Berest, uzun zamandır kartpostalın ana gizemini çözemeyeceğinden korkuyor. “Dört yıl boyunca hiç bitmeyen bir suç romanı üzerinde çalıştım ve bu çok stresliydi” dedi. Sonunda bir cevap geldi – ve kitap beklemeye değer. Berest, “Öğrendiğimde konuşamadım bile,” dedi başını sallayarak.
Yol boyunca Yahudi kimliğiyle yeniden bağlantı kurdu. “Ait olduğum bir topluluk, bir kültür fikrini yeniden keşfettiğimi hissediyorum.” Her iki kızı da okul sonrası bir Talmud Tora programına katılmaya başladı: “Şimdi bana öğretiyorlar – şarkılar, onların önemi” dedi.
The Postcard’ın yayınlanmasının, Berest’in anti-Semitizm konusunda ciddi deneyimler yaşamasına da yol açtığını söyledi. Berest başarılı bir yazar ve senarist olmasına rağmen – birkaç televizyon dizisinde çalıştı ve 2018 Cannes Film Festivali’nde kırmızı halıda cinsiyet eşitsizliğini protesto eden 82 kadından biriydi – Origin kitabı yayınlanana kadar onun Yahudiliğini çok az kişi biliyordu. . Sosyal medyaya yapılan saldırıların yanı sıra iş tanıdıklarından da “açık” açıklamalar geldiğini söyledi. “Bu çok sessiz edebiyat dünyasında su yüzüne çıkan şeyleri gördüm ve 1930’larda entelektüel çevrelerde anti-Semitizmin nasıl olabileceğini anladım.”

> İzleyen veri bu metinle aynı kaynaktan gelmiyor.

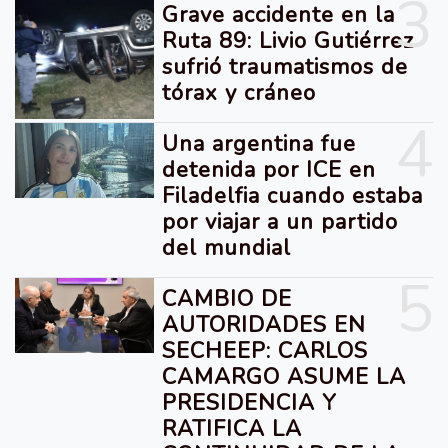
3
Grave accidente en la
Ruta 89: Livio Gutiérrez
sufrió traumatismos de
tórax y cráneo
4
Una argentina fue
detenida por ICE en
Filadelfia cuando estaba
por viajar a un partido
del mundial
5
CAMBIO DE
AUTORIDADES EN
SECHEEP: CARLOS
CAMARGO ASUME LA
PRESIDENCIA Y
RATIFICA LA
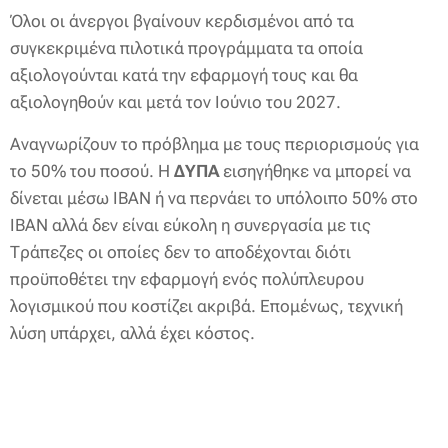
Όλοι οι άνεργοι βγαίνουν κερδισμένοι από τα
συγκεκριμένα πιλοτικά προγράμματα τα οποία
αξιολογούνται κατά την εφαρμογή τους και θα
αξιολογηθούν και μετά τον Ιούνιο του 2027.
Αναγνωρίζουν το πρόβλημα με τους περιορισμούς για
το 50% του ποσού. Η
ΔΥΠΑ
εισηγήθηκε να μπορεί να
δίνεται μέσω ΙΒΑΝ ή να περνάει το υπόλοιπο 50% στο
ΙΒΑΝ αλλά δεν είναι εύκολη η συνεργασία με τις
Τράπεζες οι οποίες δεν το αποδέχονται διότι
προϋποθέτει την εφαρμογή ενός πολύπλευρου
λογισμικού που κοστίζει ακριβά. Επομένως, τεχνική
λύση υπάρχει, αλλά έχει κόστος.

Berest’in ifade ettiği gibi, Fransızların Yahudiliğe karşı tarihsel olarak Avrupa standartlarına göre alışılmadık hoşgörüden – büyük büyük ebeveynleri bu nedenle ülkeye yerleşmiş – tamamen bağnazlığa kadar değişen tutumlarının “paradoksu”. Örneğin Kartpostal, Holokost’tan sağ kurtulanların ülkenin Nazi işgalinden sonra yeniden başlamasına yardımcı olmak için onlarca yıl susturulduğu savaş sonrası Fransa’nın rahatsız edici gerçekliğini araştırıyor.
Belgesel yönetmeni Claude Lanzmann gibi daha sonra soykırıma ışık tutacak kişilerin yankısını yapan Berest, “görgü tanıklarının ifadelerinde bir yerde okumadığım tek bir tanımlayıcı cümle yazmayacağım” dedi. Hayatta kalanların anılarından ve araştırmalarından alınan ayrıntılar benimsenerek çağdaş sahneler detaylandırıldı. “Tarihsel olarak sağlam olmalısınız çünkü bir şeyler uydurmaya başladığınızda, bu Holokost inkarcıları için bir fırsattır.”
Berest, The Postcard’a “mitzvah” diyor. İbranice’de, topluluğunuz için yaptığınız bir şey anlamına gelir. Bir hit olup olmayacağı umurumda değildi. Yapmam gerekeni yapmıştım.”
Holokost’la ilgili “nevrozları” kendi deyimiyle geçmedi – “Hala gaz sızıntısından ve çocuğumu kalabalıkta kaybetmekten korkuyorum” – ama kitap onu daha hafif hissettirdi.
“Evinize ruh getirmenin özgürleştirici bir yanı var” dedi. Bugün, ataları Noémie ve Jacques’ın boyalı portreleri, aile destanının anne babasını konu alacak bir sonraki bölümü üzerinde çalışırken Paris’teki masasının başında nöbet tutuyor. “Artık onlardan korkmuyorsun – tam tersine, bu ruhlar aile gibi hissettiriyor.”